Иные парус напрягали…
Алекс КэннонНас было трое. Вместе мы не гребли, вместе мы не заканчивали Кембридж, вместе не делали карьеру, вместе собирались стать писателями. Вместе не становились ими. Один из нас получил слишком хорошее наследство; другой слишком хорошее образование, окончив-таки Оксфорд, и завел лавчонку типа диккенсовской лавки древностей, только наоборот – всяких таких же ненужностей, только модерных, и, как ни странно, вошел в моду, и дело у него пошло. Он разросся, перестал ходить в лавку, поручив все приказчикам, только рылся в каталогах, изыскивая свой небывалый товар: то зонтик-стульчик, то машинку для подстригания волос в ноздрях, то зажигалку-штопор и т. п.
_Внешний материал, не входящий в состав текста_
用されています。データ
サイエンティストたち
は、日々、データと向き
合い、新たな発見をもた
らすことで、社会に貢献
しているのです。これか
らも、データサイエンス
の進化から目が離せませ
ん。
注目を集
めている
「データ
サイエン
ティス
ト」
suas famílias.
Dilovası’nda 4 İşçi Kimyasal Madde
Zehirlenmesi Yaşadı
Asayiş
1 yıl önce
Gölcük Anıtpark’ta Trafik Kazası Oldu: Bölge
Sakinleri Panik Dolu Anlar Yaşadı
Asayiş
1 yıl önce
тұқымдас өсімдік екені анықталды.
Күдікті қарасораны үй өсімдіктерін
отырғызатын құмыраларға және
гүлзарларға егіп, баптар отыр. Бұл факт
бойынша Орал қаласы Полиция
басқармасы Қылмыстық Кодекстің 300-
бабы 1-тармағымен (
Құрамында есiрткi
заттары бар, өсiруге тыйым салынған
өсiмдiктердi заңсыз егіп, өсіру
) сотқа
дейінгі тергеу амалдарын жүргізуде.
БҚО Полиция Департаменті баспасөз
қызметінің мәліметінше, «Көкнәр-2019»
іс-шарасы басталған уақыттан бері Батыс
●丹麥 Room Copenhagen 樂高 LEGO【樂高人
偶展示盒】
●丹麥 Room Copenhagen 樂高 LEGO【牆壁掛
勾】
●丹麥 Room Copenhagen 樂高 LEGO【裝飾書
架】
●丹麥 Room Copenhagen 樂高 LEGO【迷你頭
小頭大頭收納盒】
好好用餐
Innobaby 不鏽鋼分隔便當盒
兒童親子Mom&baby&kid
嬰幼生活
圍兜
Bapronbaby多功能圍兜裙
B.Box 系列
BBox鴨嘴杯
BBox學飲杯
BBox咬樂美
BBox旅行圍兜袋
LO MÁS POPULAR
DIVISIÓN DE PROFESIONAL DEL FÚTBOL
Я же научился жить безо всего, кроме беспорядка, то есть тоже ничего не делал.
Богатенького звали Уильям; лавочника, хотя был он из нас самых аристократических корней, просто Джон.
Я – это я. Эрнест.
И если мы не стали еще писателями, то, уверен, талантливыми читателями мы были.
Думаю, это нас и объединяло: чем строже становился наш вкус, тем реже мы расходились во мнениях. Да, забыл сказать, а это может оказаться впоследствии немаловажно, были мы закоренелые, даже упертые холостяки. Не буду рассказывать, как это сложилось у них, это их приватное дело… знаю, как это получилось у меня.
Герда Увич-Барашку, польско-румынского происхождения, была настоящей красавицей и умницей, и я тут же утвердился в своей любви навсегда, и она ответила мне взаимностью. Счастья и удачи тоже не должно быть в избытке! Она мне сразу сказала (у нее был свой английский): «Я женюсь на тебе», – а я не принял форму, не поторопился согласиться тотчас, да и Джон с Уильямом меня отговаривали. В итоге она мне отказала еще три раза, хотя все это время мы и жили вместе. Не могу сказать, что и Уильям с Джоном не были в нее влюблены, но теперь, когда мне стало как-то неловко заговаривать с ней о женитьбе в четвертый раз, она просто осталась для меня самым близким другом, как, впрочем, для Джона и Уильяма тоже. Она единственная из нас занималась-таки профессиональной деятельностью: переводила с небывалых языков, включая свой румынский и польский, пописывала критические отзывы о новых книгах. Поэтому немудрено, что мы предложили ей стать президентом нашего Клуба.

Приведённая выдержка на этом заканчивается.